3D Gaussian Splatting · Evaluation & Survey

Standardized Testing Protocol and the 3DGS.zip Survey

10 min read
By the end of this reading you will be able to:
  • Identify the five hidden variables (evaluation resolution, train/test split, initialization, iteration count, SfM settings) that make cross-paper PSNR comparisons invalid and explain the magnitude of their individual effects
  • Apply the standardized testing protocol from the 3DGS.zip survey to design a reproducible evaluation, specifying correct resolution, split ratio, and iteration count
  • Explain why relative improvement over a paper's own baseline is the only valid cross-paper comparison metric, and identify when even this comparison breaks down
  • Use the 3DGS.zip survey site to retrieve standardized benchmark results and interpret compression ratio vs. quality tradeoff curves for multiple methods

The Reproducibility Problem

If you pick up two 3DGS compression papers and compare their reported numbers, the comparison is almost certainly invalid. Training settings, evaluation resolutions, train/test splits, and initialization strategies vary enough between papers that a "better" result might simply reflect different experimental choices rather than a better algorithm.

This was the central finding that motivated the 3DGS.zip standardized survey (Bagdasarian et al., Eurographics 2025).

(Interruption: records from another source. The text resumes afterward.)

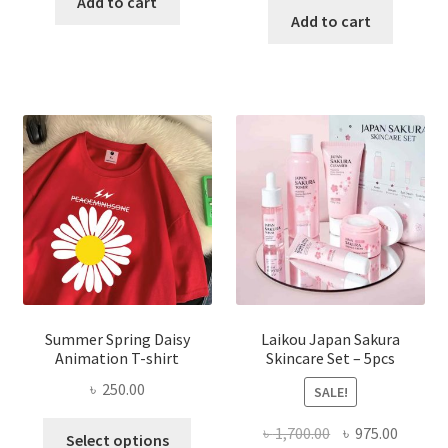
Add to cart
was:
is:
Add to cart
৳ 350.00.
৳ 195.00.
৳ 1,200.00.
৳ 350.0
Summer Spring Daisy
Laikou Japan Sakura
Animation T-shirt
Skincare Set – 5pcs
৳
250.00
SALE!
This
Original
Curren
৳
1,700.00
৳
975.00
Select options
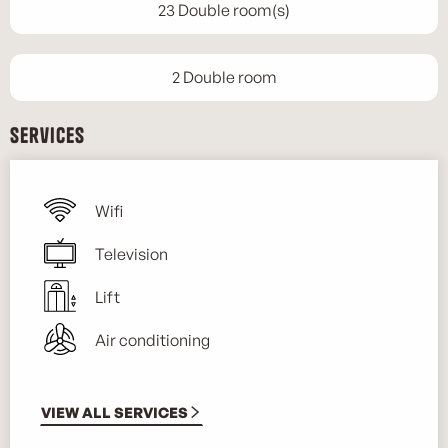
23 Double room(s)
2 Double room
Services
Wifi
Television
Lift
Air conditioning
VIEW ALL SERVICES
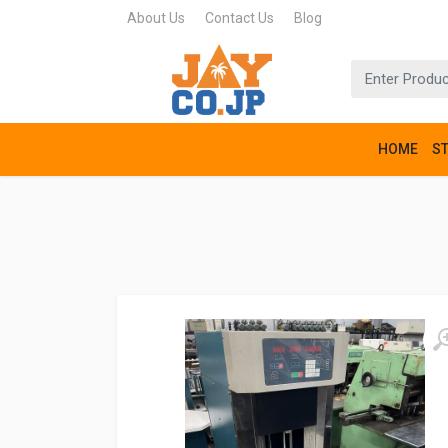
About Us
Contact Us
Blog
HOME
S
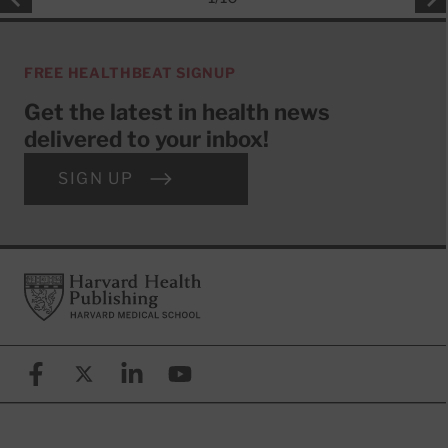
FREE HEALTHBEAT SIGNUP
Get the latest in health news
delivered to your inbox!
SIGN UP
Footer
Harvard Health Publishing
Facebook
X (formerly known as Twitter)
Linkedin
YouTube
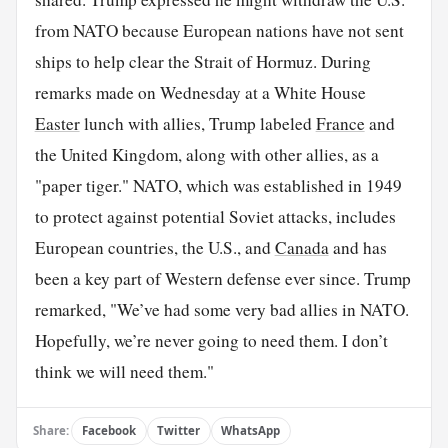
from NATO because European nations have not sent
ships to help clear the Strait of Hormuz. During
remarks made on Wednesday at a White House
Easter
lunch with allies, Trump labeled
France
and
the United Kingdom, along with other allies, as a
"paper tiger." NATO, which was established in 1949
to protect against potential Soviet attacks, includes
European countries, the U.S., and
Canada
and has
been a key part of Western defense ever since. Trump
remarked, "We’ve had some very bad allies in NATO.
Hopefully, we’re never going to need them. I don’t
think we will need them."
Share:
Facebook
Twitter
WhatsApp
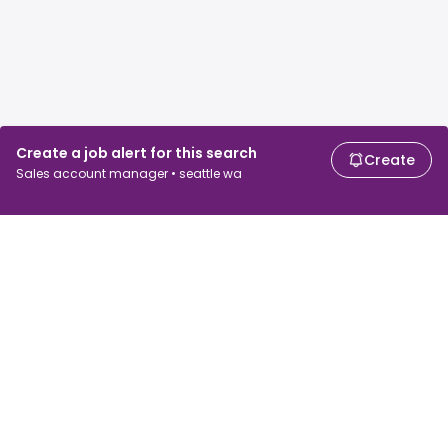
Create a job alert for this search
Create
Sales account manager • seattle wa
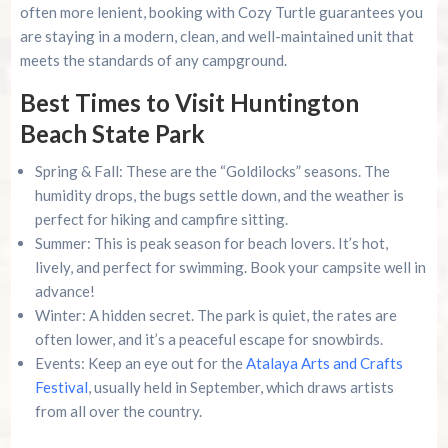
often more lenient, booking with Cozy Turtle guarantees you
are staying in a modern, clean, and well-maintained unit that
meets the standards of any campground.
Best Times to Visit Huntington
Beach State Park
Spring & Fall: These are the “Goldilocks” seasons. The
humidity drops, the bugs settle down, and the weather is
perfect for hiking and campfire sitting.
Summer: This is peak season for beach lovers. It’s hot,
lively, and perfect for swimming. Book your campsite well in
advance!
Winter: A hidden secret. The park is quiet, the rates are
often lower, and it’s a peaceful escape for snowbirds.
Events: Keep an eye out for the
Atalaya Arts and Crafts
Festival
, usually held in September, which draws artists
from all over the country.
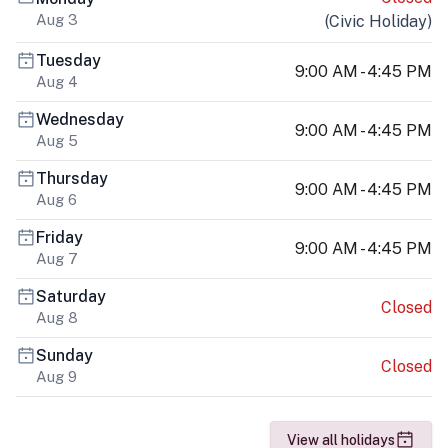
Aug 3
(
Civic Holiday
)
Tuesday
9:00 AM - 4:45 PM
Aug 4
Wednesday
9:00 AM - 4:45 PM
Aug 5
Thursday
9:00 AM - 4:45 PM
Aug 6
Friday
9:00 AM - 4:45 PM
Aug 7
Saturday
Closed
Aug 8
Sunday
Closed
Aug 9
View all holidays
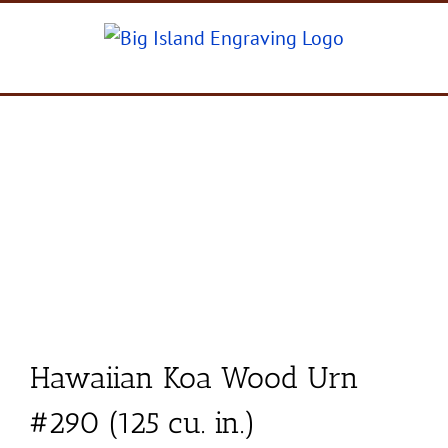
Skip
to
content
Hawaiian Koa Wood Urn
#290 (125 cu. in.)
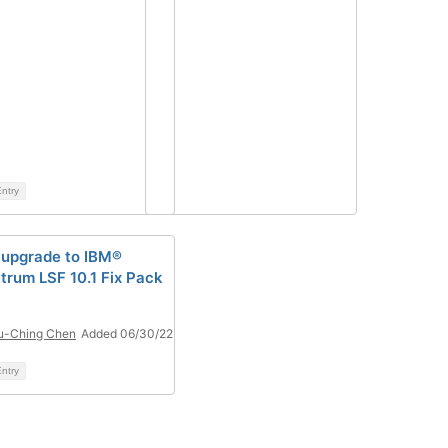
ntry
upgrade to IBM®
trum LSF 10.1 Fix Pack
u-Ching Chen
Added 06/30/22
ntry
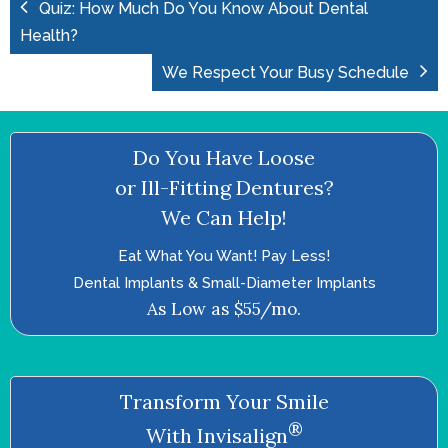
Quiz: How Much Do You Know About Dental
Health?
We Respect Your Busy Schedule
Do You Have Loose
or Ill-Fitting Dentures?
We Can Help!
Eat What You Want! Pay Less!
Dental Implants & Small-Diameter Implants
As Low as $55/mo.
Transform Your Smile
®
With Invisalign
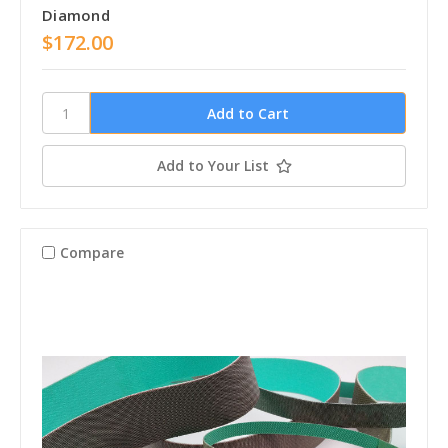
Diamond
$172.00
Add to Your List
Compare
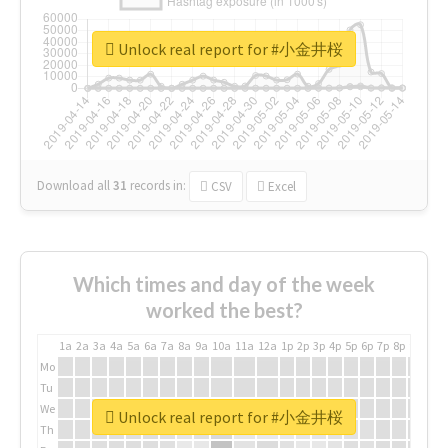
Unlock real report for #小金井桜
Download all
31
records
in:
CSV
Excel
Which times and day of the week
worked the best?
1a
2a
3a
4a
5a
6a
7a
8a
9a
10a
11a
12a
1p
2p
3p
4p
5p
6p
7p
8p
9p
10p
Mo
Tu
We
Unlock real report for #小金井桜
Th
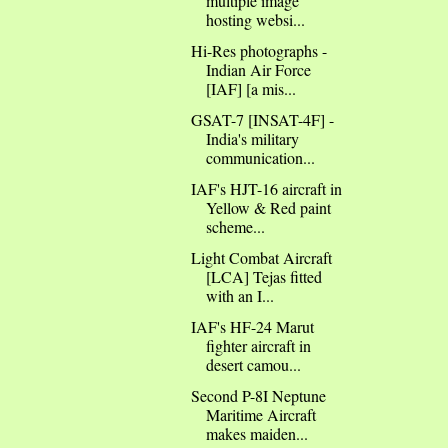
multiple image
hosting websi...
Hi-Res photographs -
Indian Air Force
[IAF] [a mis...
GSAT-7 [INSAT-4F] -
India's military
communication...
IAF's HJT-16 aircraft in
Yellow & Red paint
scheme...
Light Combat Aircraft
[LCA] Tejas fitted
with an I...
IAF's HF-24 Marut
fighter aircraft in
desert camou...
Second P-8I Neptune
Maritime Aircraft
makes maiden...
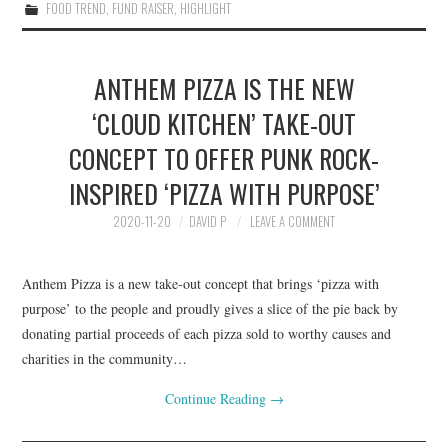
FOOD TREND
,
FUND RAISER
,
HIGHLIGHT
ANTHEM PIZZA IS THE NEW
‘CLOUD KITCHEN’ TAKE-OUT
CONCEPT TO OFFER PUNK ROCK-
INSPIRED ‘PIZZA WITH PURPOSE’
2020-11-20
DAVID P
LEAVE A COMMENT
Anthem Pizza is a new take-out concept that brings ‘pizza with
purpose’ to the people and proudly gives a slice of the pie back by
donating partial proceeds of each pizza sold to worthy causes and
charities in the community…
Continue Reading
→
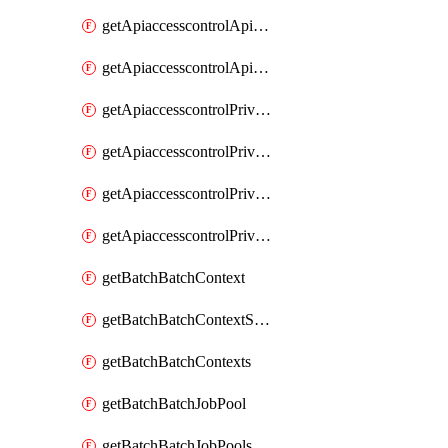
getApiaccesscontrolApiMetadataByEntityTypes
getApiaccesscontrolApiMetadatas
getApiaccesscontrolPrivilegedApiControl
getApiaccesscontrolPrivilegedApiControls
getApiaccesscontrolPrivilegedApiRequest
getApiaccesscontrolPrivilegedApiRequests
getBatchBatchContext
getBatchBatchContextShapes
getBatchBatchContexts
getBatchBatchJobPool
getBatchBatchJobPools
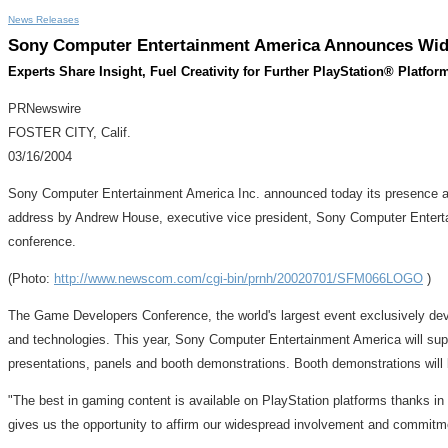
News Releases
Sony Computer Entertainment America Announces Wide
Experts Share Insight, Fuel Creativity for Further PlayStation® Platfo
PRNewswire
FOSTER CITY, Calif.
03/16/2004
Sony Computer Entertainment America Inc. announced today its presence at 
address by Andrew House, executive vice president, Sony Computer Enterta
conference.
(Photo:
http://www.newscom.com/cgi-bin/prnh/20020701/SFM066LOGO
)
The Game Developers Conference, the world's largest event exclusively devot
and technologies. This year, Sony Computer Entertainment America will supp
presentations, panels and booth demonstrations. Booth demonstrations will 
"The best in gaming content is available on PlayStation platforms thanks in
gives us the opportunity to affirm our widespread involvement and commitm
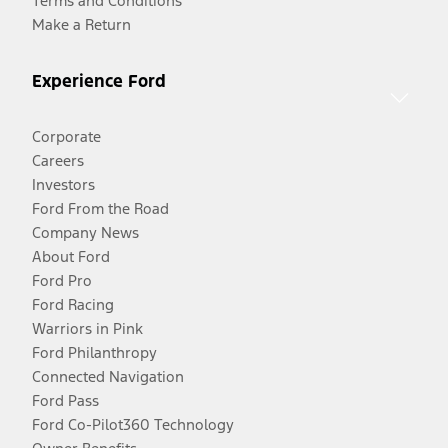
Terms and Conditions
Make a Return
Experience Ford
Corporate
Careers
Investors
Ford From the Road
Company News
About Ford
Ford Pro
Ford Racing
Warriors in Pink
Ford Philanthropy
Connected Navigation
Ford Pass
Ford Co-Pilot360 Technology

What Varies Between Papers (and Shouldn't)

Evaluation Resolution

The most impactful hidden variable: PSNR is maximized when evaluation resolution equals training resolution. If a paper trains at 1600×1200 and evaluates at 1600×1200, it will report higher PSNR than an identical method that downsamples to 800×600 for evaluation. Some methods implicitly optimize for their evaluation resolution by tuning hyperparameters.

Train/Test Split

Most datasets don't prescribe a fixed split. Some papers hold out every 8th image for evaluation; others hold out every 4th. A denser test set includes more challenging viewpoints. This alone can cause ~0.5 dB PSNR variation.

Initialization

3DGS is initialized from an SfM point cloud. The number and quality of SfM points depends on COLMAP settings (feature extractor resolution, matcher type). A denser initialization leads to fewer densification iterations needed and a different final Gaussian count — which directly affects compression ratios.

Number of Training Iterations

Baseline 3DGS uses 30,000 iterations. Some methods compare against a 7,000-iteration baseline (citing speed), others train longer. More iterations → better quality → compression ratios look larger.

The Standardized Protocol

The 3DGS.zip survey enforces:

  1. Same scenes: a fixed selection from each dataset
  2. Evaluation resolution = training resolution: no post-hoc downsampling
  3. Standardized image resizing: consistent preprocessing pipeline
  4. Fixed train/test split: every 8th image held out for test
  5. Standardized initialization: same COLMAP settings, same SfM output
  6. Baseline 3DGS as anchor: all methods compared against the same baseline run

Why This Matters for Practitioners

When reading a paper's results table:

  • Absolute PSNR is only meaningful relative to their reported baseline run on the same protocol
  • Relative improvement over baseline is more informative than absolute numbers
  • The file size (MB) and Gaussian count are direct measures, less sensitive to protocol differences
  • Rate–distortion plots (PSNR vs. file size) are the most honest presentation

The Open Survey Site

The 3DGS.zip project maintains an open comparison website that re-evaluates submitted methods under the standardized protocol: https://survey.3dgs.zip/

This is the correct place to compare methods head-to-head. A method that looks state-of-the-art in its paper may rank differently on the standardized benchmark.